La controprova? Al referendum votano Sì nei quartieri romani dell’Eur e dei Parioli. O al centro di Bologna o Milano. Gli stessi che votano il Pd il 4 marzo.
Dalle analisi de voto da parte degli Istituti di ricerca (in primo luogo il Censis) risulta infatti che nelle scorse elezioni i giovani e i disoccupati si astengono o votano 5 stelle; gli operai (e le casalinghe) votano ancora 5 stelle o Lega. La classe media, sempre più impoverita e, giustamente viepiù riottosa vota 5 stelle con gli impiegati pubblici e Lega con gli artigiani e i lavoratori autonomi. Votano Pd i pensionati “garantiti” ma soprattutto la classe medio-alta e alta e le élites socio-culturali con molte possibilità e opportunità.
Per spiegare il fallimento di un’ipotesi di partito come quello del Pd c’è di più: l’aver sposato la globalizzazione, considerata tout court, come “la modernità”, fonte e scaturigine di magnifiche sorti e progressive.
Una globalizzazione – in buona sostanza la forma e la traduzione attuale e moderna del liberismo e del capitalismo – che ha creato e continua a creare immani disuguaglianze, aumentando per moltissimi (per la moltitudine, direbbe Toni Negri – vedi Impero, Rizzoli, 2003) precariato, emarginazione, disoccupazione e povertà; e per pochissimi privilegiati immani ricchezze e potere.
Occorre inoltre ricordare che sull’altare del progresso globalizzante, segnato dall’orgia neoliberista e dunque dal furore del profitto, del produttivismo, del denaro e del consumo, scandito dalla semplice accumulazione di beni materiali e fondato sulla onnipotenza della tecnostruttura – di cui parla Jean Braudillard – ovvero sulla tecnologia e gli apparati di dominio politico, si è sconquassato il territorio, devastato l’ambiente, compromettendo forse in modo irreversibile gli equilibri dell’ecosistema.
Ma non solo. La globalizzazione infatti produce una società che si atomizza e si frammenta. E cerca di omologare destra, sinistra e centro; annullando progressivamente le specificità; ibernando nella bara della tecnica, del calcolo economico, dell’iperliberismo, della mercificazione, le identità politiche, sociali, etniche.

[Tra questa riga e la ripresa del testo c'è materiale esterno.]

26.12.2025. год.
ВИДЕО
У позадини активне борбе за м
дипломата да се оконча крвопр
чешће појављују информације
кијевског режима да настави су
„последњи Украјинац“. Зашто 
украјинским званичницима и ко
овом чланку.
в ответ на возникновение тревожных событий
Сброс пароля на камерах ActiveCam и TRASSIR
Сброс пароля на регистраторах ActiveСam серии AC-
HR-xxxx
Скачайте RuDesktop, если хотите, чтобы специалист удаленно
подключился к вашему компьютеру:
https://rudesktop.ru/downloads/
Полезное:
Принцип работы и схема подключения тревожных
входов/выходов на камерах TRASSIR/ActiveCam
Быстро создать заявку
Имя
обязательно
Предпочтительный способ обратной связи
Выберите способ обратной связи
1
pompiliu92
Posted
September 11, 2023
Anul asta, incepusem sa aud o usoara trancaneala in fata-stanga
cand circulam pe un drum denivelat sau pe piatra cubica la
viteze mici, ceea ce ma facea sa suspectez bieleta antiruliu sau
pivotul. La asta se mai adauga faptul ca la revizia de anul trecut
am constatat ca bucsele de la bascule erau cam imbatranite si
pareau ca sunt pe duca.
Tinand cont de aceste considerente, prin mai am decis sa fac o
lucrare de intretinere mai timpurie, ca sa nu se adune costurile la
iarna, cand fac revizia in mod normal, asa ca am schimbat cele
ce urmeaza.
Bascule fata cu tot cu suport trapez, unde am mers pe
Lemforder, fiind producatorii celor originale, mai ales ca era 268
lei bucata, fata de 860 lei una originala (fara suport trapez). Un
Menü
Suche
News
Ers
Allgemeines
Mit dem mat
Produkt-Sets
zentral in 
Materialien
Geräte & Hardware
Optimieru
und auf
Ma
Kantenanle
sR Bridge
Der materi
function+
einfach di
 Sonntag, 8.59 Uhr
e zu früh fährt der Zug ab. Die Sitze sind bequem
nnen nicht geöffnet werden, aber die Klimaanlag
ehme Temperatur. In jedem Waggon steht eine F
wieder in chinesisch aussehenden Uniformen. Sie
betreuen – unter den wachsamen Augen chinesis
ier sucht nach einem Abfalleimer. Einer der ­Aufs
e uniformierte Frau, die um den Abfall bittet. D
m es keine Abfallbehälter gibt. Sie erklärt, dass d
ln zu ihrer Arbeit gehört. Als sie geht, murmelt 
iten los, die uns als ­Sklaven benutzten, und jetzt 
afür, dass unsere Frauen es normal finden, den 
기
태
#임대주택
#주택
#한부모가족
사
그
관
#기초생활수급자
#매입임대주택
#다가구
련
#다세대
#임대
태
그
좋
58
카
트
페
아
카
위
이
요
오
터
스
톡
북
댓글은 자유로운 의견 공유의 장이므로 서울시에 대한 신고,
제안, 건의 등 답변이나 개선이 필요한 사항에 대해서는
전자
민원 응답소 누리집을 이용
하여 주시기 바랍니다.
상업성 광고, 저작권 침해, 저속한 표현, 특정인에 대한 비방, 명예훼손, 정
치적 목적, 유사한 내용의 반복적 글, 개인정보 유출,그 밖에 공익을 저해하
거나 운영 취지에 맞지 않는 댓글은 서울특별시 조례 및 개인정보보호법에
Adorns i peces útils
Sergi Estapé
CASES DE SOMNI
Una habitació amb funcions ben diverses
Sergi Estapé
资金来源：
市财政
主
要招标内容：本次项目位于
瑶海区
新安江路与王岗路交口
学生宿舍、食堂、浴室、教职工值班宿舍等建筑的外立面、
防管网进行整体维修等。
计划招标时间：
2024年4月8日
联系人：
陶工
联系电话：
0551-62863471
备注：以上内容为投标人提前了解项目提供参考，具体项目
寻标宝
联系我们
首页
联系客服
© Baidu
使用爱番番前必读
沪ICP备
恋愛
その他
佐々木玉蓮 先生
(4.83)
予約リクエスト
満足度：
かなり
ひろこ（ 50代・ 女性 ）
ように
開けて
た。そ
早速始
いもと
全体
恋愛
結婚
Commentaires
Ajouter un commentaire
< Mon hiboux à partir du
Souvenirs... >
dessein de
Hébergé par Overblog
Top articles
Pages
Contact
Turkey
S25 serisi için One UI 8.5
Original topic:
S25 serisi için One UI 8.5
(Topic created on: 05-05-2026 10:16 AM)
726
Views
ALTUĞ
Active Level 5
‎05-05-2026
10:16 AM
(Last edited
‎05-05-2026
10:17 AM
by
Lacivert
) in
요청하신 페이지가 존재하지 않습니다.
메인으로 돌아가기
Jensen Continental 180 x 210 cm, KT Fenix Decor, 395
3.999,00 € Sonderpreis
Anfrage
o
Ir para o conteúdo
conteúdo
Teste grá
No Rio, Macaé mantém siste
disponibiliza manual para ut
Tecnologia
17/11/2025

Cerca inoltre di ammutolire la politica, mettendo al bando l’idea stessa di cambiamento.
E sarebbe questa la modernità? Possibile che il Pd non capisca che la globalizzazione con la standardizzazione e l’omologazione, insomma con la reductio ad unum, rappresenta una catastrofe e una disfatta, economica e sociale ancor prima che culturale, per gli individui e per i popoli?